Bon mais ça a donné quoi ces vacances chez les culs nus ? Voici donc un petit florilège des temps forts de ces 15 jours entre amis.

L’ami Ricoré
Quel bonheur de se retrouver petits et grands autour de la table du petit déjeuner.
Les enfants comme à chaque fois se battent pour des céréales qui ressemblent à des croquettes pour chiens. A peine réveillés, leur débit de parole est haut comme la Freebox que l'on souhaiterait débrancher.
Les adultes arrivent au compte-goutte (de je ne sais quoi) avec des têtes plus ou moins révélatrices de la qualité de la soirée de la veille. Généralement, ils ne parlent pas et sont plongés dans leur "chococafthé" en trempant leurs tartines ; je n’ai jamais compris ce rituel de bouffer du pain mouillé,  ça me donne des hauts-le-cœur rien que d’y penser.
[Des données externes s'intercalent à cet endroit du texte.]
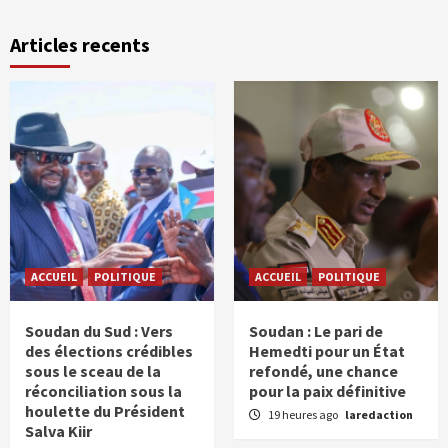
Articles recents
ACCUEIL
POLITIQUE
ACCUEIL
POLITIQUE
Soudan du Sud : Vers
Soudan : Le pari de
des élections crédibles
Hemedti pour un État
sous le sceau de la
refondé, une chance
réconciliation sous la
pour la paix définitive
houlette du Président
19 heures ago
laredaction
Salva Kiir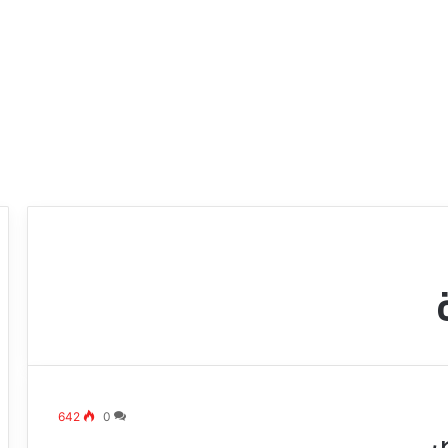
ع
ر
و
ض
ش
ر
642
0
ك
ص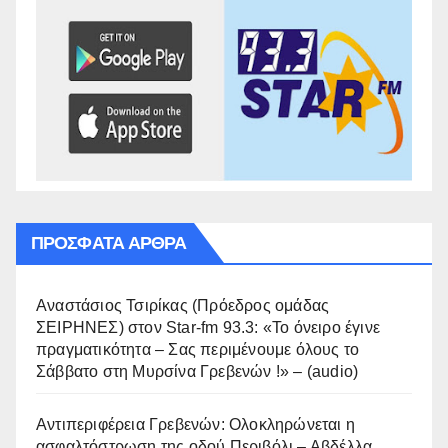
ΠΡΌΣΦΑΤΑ ΆΡΘΡΑ
Αναστάσιος Τσιρίκας (Πρόεδρος ομάδας
ΣΕΙΡΗΝΕΣ) στον Star-fm 93.3: «Το όνειρο έγινε
πραγματικότητα – Σας περιμένουμε όλους το
Σάββατο στη Μυρσίνα Γρεβενών !» – (audio)
Αντιπεριφέρεια Γρεβενών: Ολοκληρώνεται η
ασφαλτόστρωση της οδού Περιβόλι – Αβδέλλα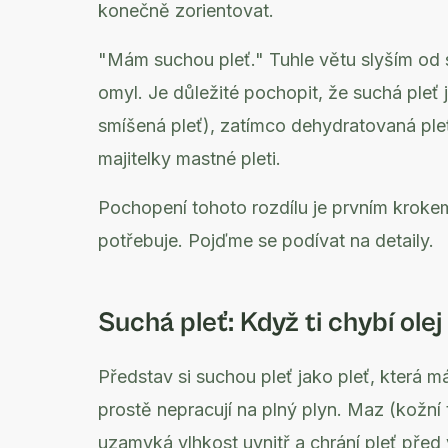
konečně zorientovat.
"Mám suchou pleť." Tuhle větu slyším od sv
omyl. Je důležité pochopit, že suchá pleť j
smíšená pleť), zatímco dehydratovaná pleť
majitelky mastné pleti.
Pochopení tohoto rozdílu je prvním krokem
potřebuje. Pojďme se podívat na detaily.
Suchá pleť: Když ti chybí olej
Představ si suchou pleť jako pleť, která
prostě nepracují na plný plyn. Maz (kožní t
uzamyká vlhkost uvnitř a chrání pleť před 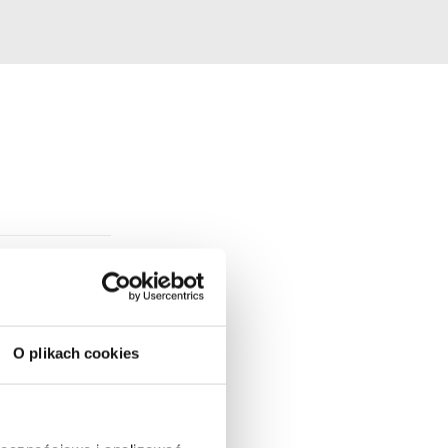
O plikach cookies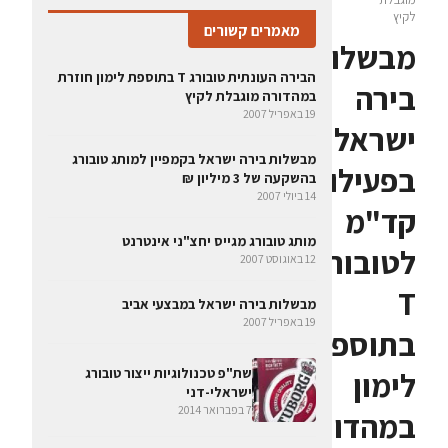
לקיץ
מאמרים קשורים
מבשלות
הבירה העונתית טובורג T בתוספת לימון חוזרת
בירה
במהדורה מוגבלת לקיץ
19 באפריל 2007
ישראל
מבשלות בירה ישראל בקמפיין למותג טובורג
בפעילות
בהשקעה של 3 מיליון ₪
14 ביולי 2007
קד"מ
מותג טובורג מגייס יחצ"ני אינטרנט
לטובורג
12 באוגוסט 2007
T
מבשלות בירה ישראל במבצעי אביב
19 באפריל 2007
בתוספת
שת"פ טכנולוגיות ייצור טובורג
לימון
ישראלי-דני
7 בפברואר 2014
במהדורה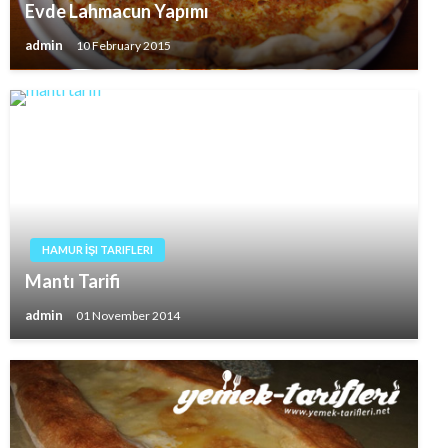
Evde Lahmacun Yapımı
admin
10 February 2015
HAMUR İŞI TARIFLERI
Mantı Tarifi
admin
01 November 2014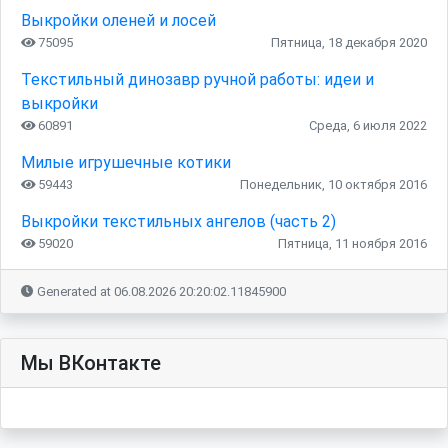
Выкройки оленей и лосей
75095
Пятница, 18 декабря 2020
Текстильный динозавр ручной работы: идеи и
выкройки
60891
Среда, 6 июля 2022
Милые игрушечные котики
59443
Понедельник, 10 октября 2016
Выкройки текстильных ангелов (часть 2)
59020
Пятница, 11 ноября 2016
Generated at 06.08.2026 20:20:02.11845900
Мы ВКонтакте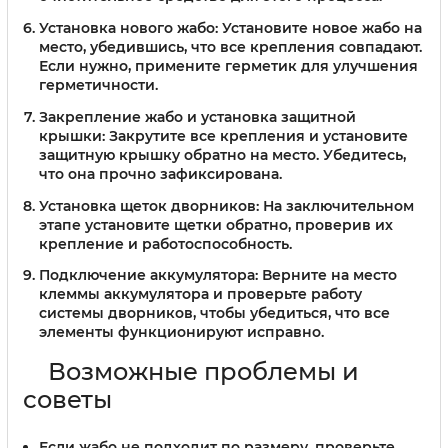
Установка нового жабо:
Установите новое жабо на
место, убедившись, что все крепления совпадают.
Если нужно, примените герметик для улучшения
герметичности.
Закрепление жабо и установка защитной
крышки:
Закрутите все крепления и установите
защитную крышку обратно на место. Убедитесь,
что она прочно зафиксирована.
Установка щеток дворников:
На заключительном
этапе установите щетки обратно, проверив их
крепление и работоспособность.
Подключение аккумулятора:
Верните на место
клеммы аккумулятора и проверьте работу
системы дворников, чтобы убедиться, что все
элементы функционируют исправно.
Возможные проблемы и
советы
Если жабо не подходит по размеру, проверьте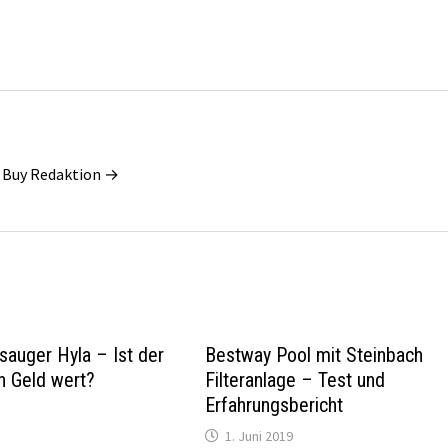
e Buy Redaktion →
auger Hyla – Ist der
Bestway Pool mit Steinbach
n Geld wert?
Filteranlage – Test und
Erfahrungsbericht
1. Juni 2019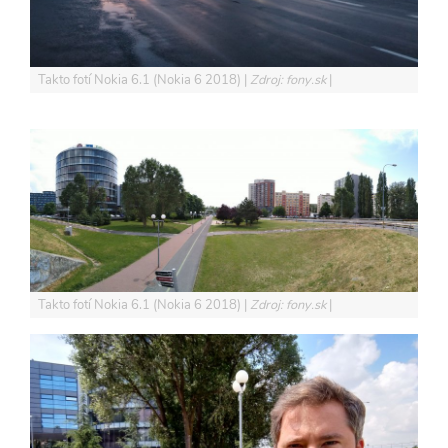
Takto fotí Nokia 6.1 (Nokia 6 2018)
Zdroj: fony.sk
Takto fotí Nokia 6.1 (Nokia 6 2018)
Zdroj: fony.sk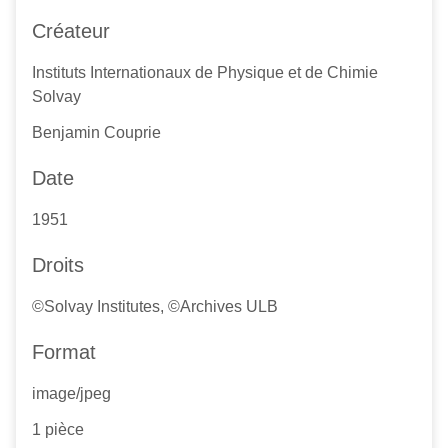
Créateur
Instituts Internationaux de Physique et de Chimie
Solvay
Benjamin Couprie
Date
1951
Droits
©Solvay Institutes, ©Archives ULB
Format
image/jpeg
1 pièce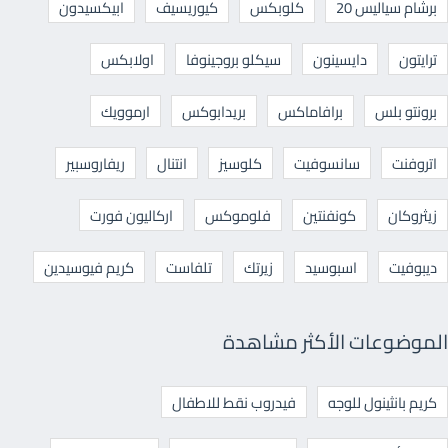
برشام سياليس 20
كلوبكس
كيوريسيف
ابيكسيدون
ترايتون
دايسينون
سيكلو بروجينوفا
اولابكس
برونتو بلس
برافاماكس
بريدابوكس
ارموويك
اتروفنت
سانسوفيت
كلوسيز
انتنال
ريفاروسبير
زيثروكان
كونفنتين
فلوموكس
اركاليون فورت
ديبوفيت
اسبوسيد
زيرتك
تلفاست
كريم فيوسيدين
الموضوعات الأكثر مشاهدة
كريم بانثينول للوجه
فيدروب نقط للاطفال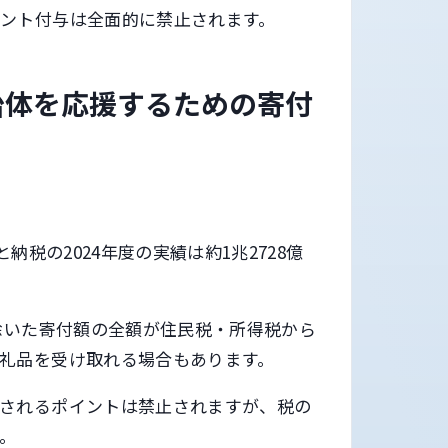
ント付与は全面的に禁止されます。
治体を応援するための寄付
。
納税の2024年度の実績は約1兆2728億
。
を除いた寄付額の全額が住民税・所得税から
礼品を受け取れる場合もあります。
与されるポイントは禁止されますが、税の
。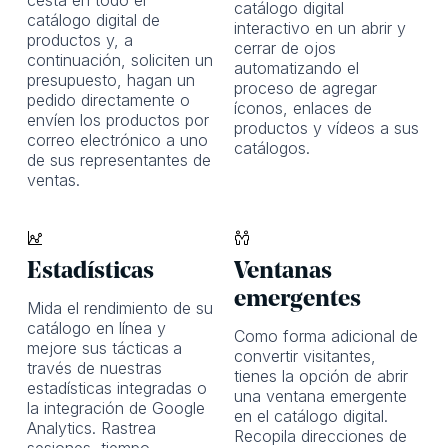
cesta en todo el
catálogo digital
catálogo digital de
interactivo en un abrir y
productos y, a
cerrar de ojos
continuación, soliciten un
automatizando el
presupuesto, hagan un
proceso de agregar
pedido directamente o
íconos, enlaces de
envíen los productos por
productos y vídeos a sus
correo electrónico a uno
catálogos.
de sus representantes de
ventas.
Estadísticas
Ventanas
emergentes
Mida el rendimiento de su
catálogo en línea y
Como forma adicional de
mejore sus tácticas
a
convertir visitantes,
través de nuestras
tienes la opción de abrir
estadísticas integradas o
una ventana emergente
la integración de Google
en el catálogo digital.
Analytics. Rastrea
Recopila direcciones de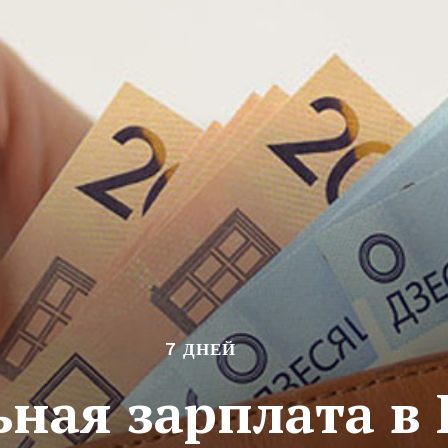
7 ДНЕЙ
ая зарплата в 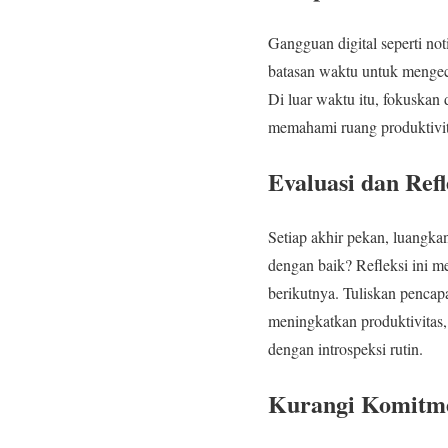
Gangguan digital seperti not
batasan waktu untuk mengece
Di luar waktu itu, fokuskan 
memahami ruang produktivita
Evaluasi dan Ref
Setiap akhir pekan, luangka
dengan baik? Refleksi ini m
berikutnya. Tuliskan pencap
meningkatkan produktivitas, 
dengan introspeksi rutin.
Kurangi Komitme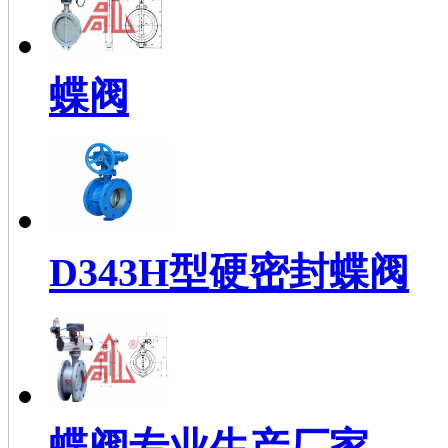
蝶阀
D343H型硬密封蝶阀
蝶阀专业生产厂家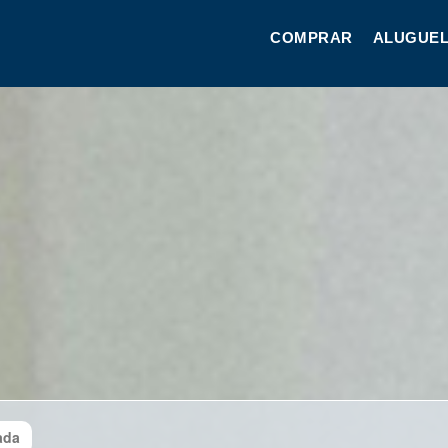
COMPRAR
ALUGUEL
ada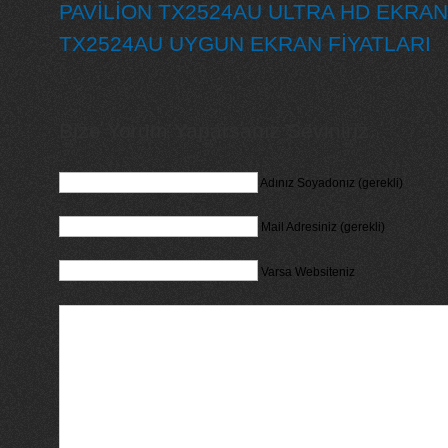
PAVİLİON TX2524AU ULTRA HD EKRAN
TX2524AU UYGUN EKRAN FİYATLARI
Bize Yorum Yaparsanız Seviniriz...
Adınız Soyadonız (gerekli)
Mail Adresiniz (gerekli)
Varsa Websiteniz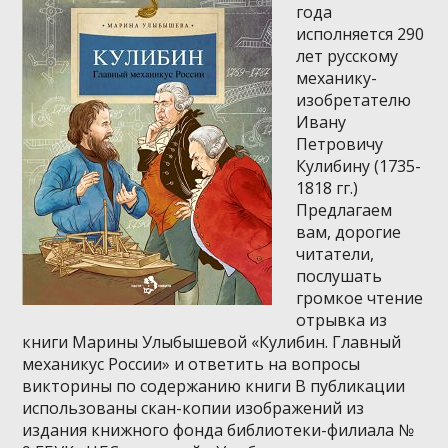
года
исполняется 290
лет русскому
механику-
изобретателю
Ивану
Петровичу
Кулибину (1735-
1818 гг.)
Предлагаем
вам, дорогие
читатели,
послушать
громкое чтение
отрывка из
книги Марины Улыбышевой «Кулибин. Главный
механикус России» и ответить на вопросы
викторины по содержанию книги В публикации
использованы скан-копии изображений из
издания книжного фонда библиотеки-филиала №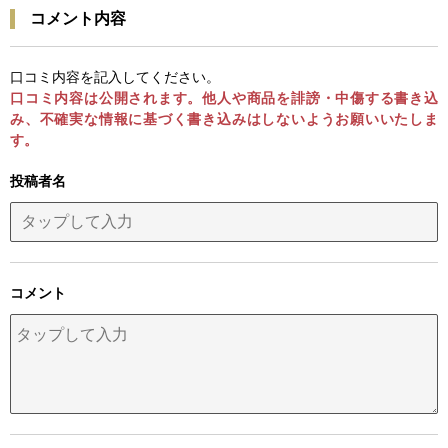
コメント内容
口コミ内容を記入してください。
口コミ内容は公開されます。他人や商品を誹謗・中傷する書き込
み、不確実な情報に基づく書き込みはしないようお願いいたしま
す。
投稿者名
コメント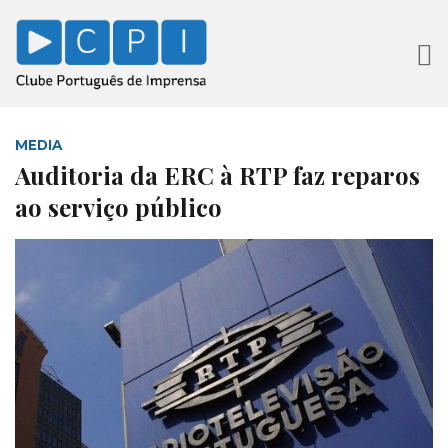
MEDIA
Auditoria da ERC à RTP faz reparos
ao serviço público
Et chaque matin, la table en fin de petit déjeuner prend des allures de champs de bataille au moment du rangement : des flaques de lait de-ci de-là, des restes de tartines mâchonnées, des miettes à tout va qui se glissent bien évidemment dans les interstices de la table, quelques touches de confiture ou de miel et une ou deux abeilles suicidaires pour parfaire le décor.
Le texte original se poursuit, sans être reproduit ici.